In a year (between 2018 and 2019), the Kadhi of Lamu conducted 46 marriages, of which 42 had ended in divorce by the time the report aired. These statistics are not only reflective of the tiny island but of the present marriage and divorce statistics in the Muslim community as a whole.
The rate of divorce in Muslim marriages is at an all-time high. Although men can divorce their wives, or the couple can mutually decide to go their own separate ways, women are also allowed to seek for divorce through a judicial decree. This means that if a woman feels suppressed in her marriage and that her husband would not give her a divorce, then she can seek a divorce directly from the Kadhi’s court, even if the husband is unwilling to divorce her.

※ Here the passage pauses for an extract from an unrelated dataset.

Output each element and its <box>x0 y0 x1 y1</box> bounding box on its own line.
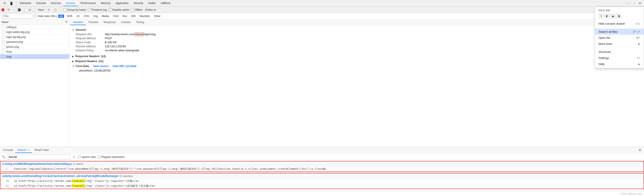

This type of divorce is steadfastly becoming the most common type of divorce in Islamic marriages. In Mombasa, a report published by the Chief Kadhi’s court showed that women filed 99 per cent of divorce cases. The most common reasons for women seeking divorce include unfaithfulness, desertion and lack of provision by the husband.
On September 21, Society Talk covered a piece on the impending catastrophe that will be the lack of husbands in the future for young girls due to crime and drugs.
What I failed to mention is that gang violence and drugs are some of the reasons women seek dissolution from marriages today.
Most young men from the coastal area are already caught up in drugs such as marijuana and khat. While chewing khat is known as a favourite pastime and bonding activity among young men, it has become a nightmare for wives in the coastal region, who also cite the addictive behaviour as a reason for seeking divorce.
Although women are justified at times to seek divorce, this does not warrant taking advantage of their power to seek divorce. Some women misuse this option to seek divorce on trivial matters. They belittle men who make less money than they do, they can cause rifts between families and are likely to seek divorce based on wrong advice or external influence.
As someone who grew up around this environment, I saw marriages crumbling around me on a daily basis. I have seen marriages that lasted mere days after a week of wedding festivities! I have seen marriages fall apart for the inanest of reasons! As such, divorce played a big role in how I viewed marriage. Not that I anticipated it, but because I feared it.
From a very young age, I did not want to become a divorce statistic. It took me a long time to settle down. By the time I got married for the first time, most of my peers, my friends, my schoolmates were already divorced.